By: Christopher Lewis
USD/JPY has been one of my favorite pairs to trade lately. While the rest of the world has been sweating every micro movement in the EUR/USD pair, this one has been quite robust and certainly has had a trend. The USD/JPY simply put, has been on fire overall.
The breaking of the trend line from the financial meltdown is a big deal. The breaking of the 80 level is just as big, especially when you think about the fact that the Bank of Japan intervened twice, and couldn’t break above it. The 80 handle is in essence the “turning point” in this pair for me at the moment. As long as we are above it, I am overall bullish on it.
82
82 is also an interesting level, and that is exactly where we find ourselves. The Bank of Japan helped push this pair higher by announcing an expansion of their bond buying program, which is essentially like printing Yen and throwing them into the market. The market has certainly priced this in a bit, and any expansion of this program could push it much higher.
The 85 handle is absolutely crucial. If we can get above that, I plan on being long in this market for a very, very long time. Perhaps even years. However, until that time comes, we need to find support in order to push the market higher. I believe that the 82 level is an attempt at that, although it should be said that the Monday candle closed at the very lowest part of the candle at this handle. However, if it can hold – this would be a bullish sign indeed.
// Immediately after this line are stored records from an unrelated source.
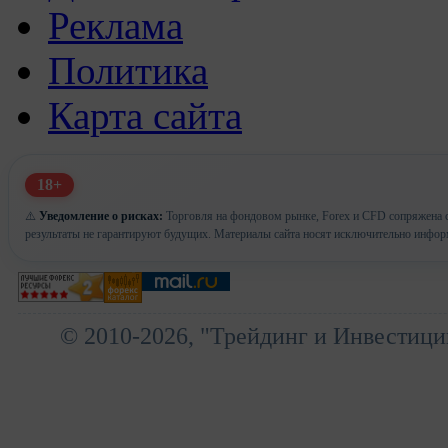
Реклама
Политика
Карта сайта
18+
⚠️
Уведомление о рисках:
Торговля на фондовом рынке, Forex и CFD сопряжена с
результаты не гарантируют будущих. Материалы сайта носят исключительно инфор
© 2010-2026, "Трейдинг и Инвестици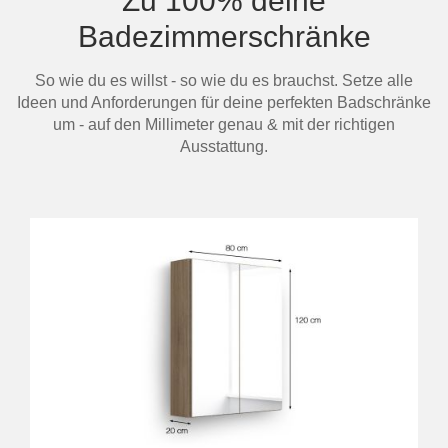
Zu 100% deine
Badezimmerschränke
So wie du es willst - so wie du es brauchst. Setze alle
Ideen und Anforderungen für deine perfekten Badschränke
um - auf den Millimeter genau & mit der richtigen
Ausstattung.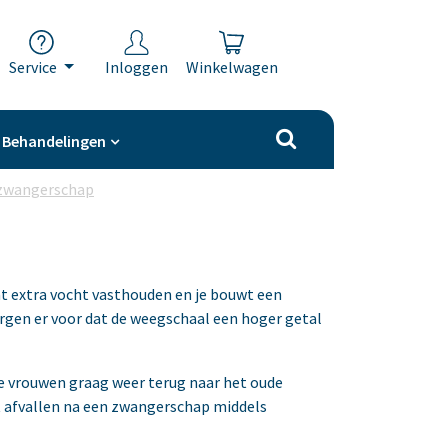
Service
Inloggen
Winkelwagen
Behandelingen
 zwangerschap
at extra vocht vasthouden en je bouwt een
orgen er voor dat de weegschaal een hoger getal
te vrouwen graag weer terug naar het oude
t afvallen na een zwangerschap middels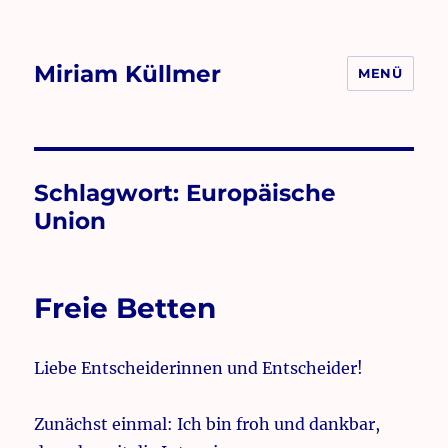
Miriam Küllmer
MENÜ
Schlagwort:
Europäische
Union
Freie Betten
Liebe Entscheiderinnen und Entscheider!
Zunächst einmal: Ich bin froh und dankbar,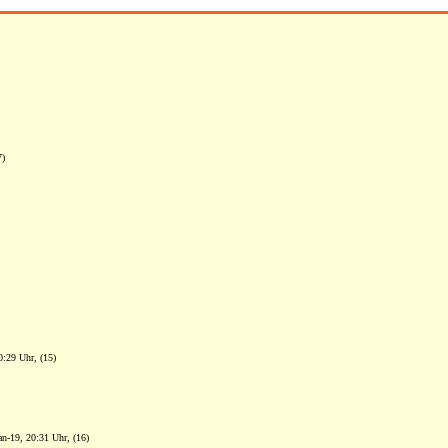
7)
0:29 Uhr, (15)
an-19, 20:31 Uhr, (16)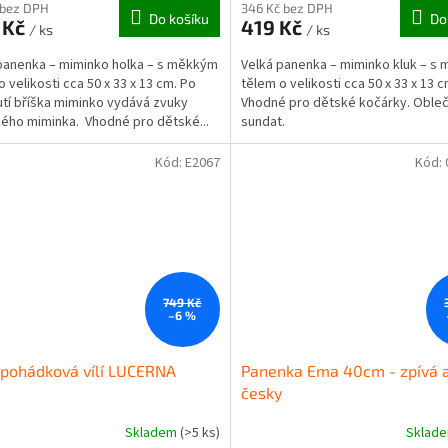
 bez DPH
346 Kč bez DPH
Do košíku
Do
 Kč
419 Kč
/ ks
/ ks
panenka – miminko holka – s měkkým
Velká panenka – miminko kluk – s
o velikosti cca 50 x 33 x 13 cm. Po
tělem o velikosti cca 50 x 33 x 13 c
utí bříška miminko vydává zvuky
Vhodné pro dětské kočárky. Obleč
kého miminka. Vhodné pro dětské...
sundat.
Kód:
E2067
Kód:
749 Kč
–6 %
pohádková vílí LUCERNA
Panenka Ema 40cm - zpívá a
česky
Skladem
(>5 ks)
Sklad
Průměrné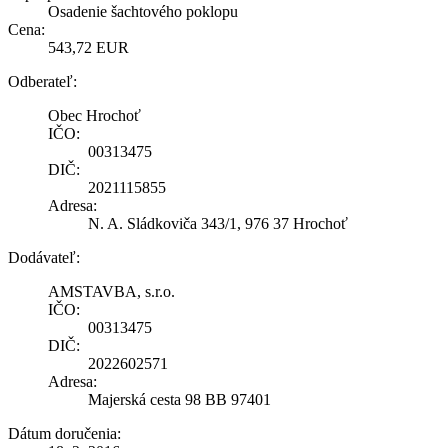
Osadenie šachtového poklopu
Cena:
543,72 EUR
Odberateľ:
Obec Hrochoť
IČO:
00313475
DIČ:
2021115855
Adresa:
N. A. Sládkoviča 343/1, 976 37 Hrochoť
Dodávateľ:
AMSTAVBA, s.r.o.
IČO:
00313475
DIČ:
2022602571
Adresa:
Majerská cesta 98 BB 97401
Dátum doručenia:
The 82 level could show signs of support for the next few days coming up. This is because the Non-Farm Payroll report on Friday is extremely important in factoring in the possibility of another round of quantitative easing in the United States. If the jobs report is strong, meaning well above the 200k mark, we should see the pair make a serious attempt to break above it if we get a large surprise to the upside. If not, the move could be down to the 80 handle. Between now and then, short-term buying might be a viable strategy as long as the 82 level can hold.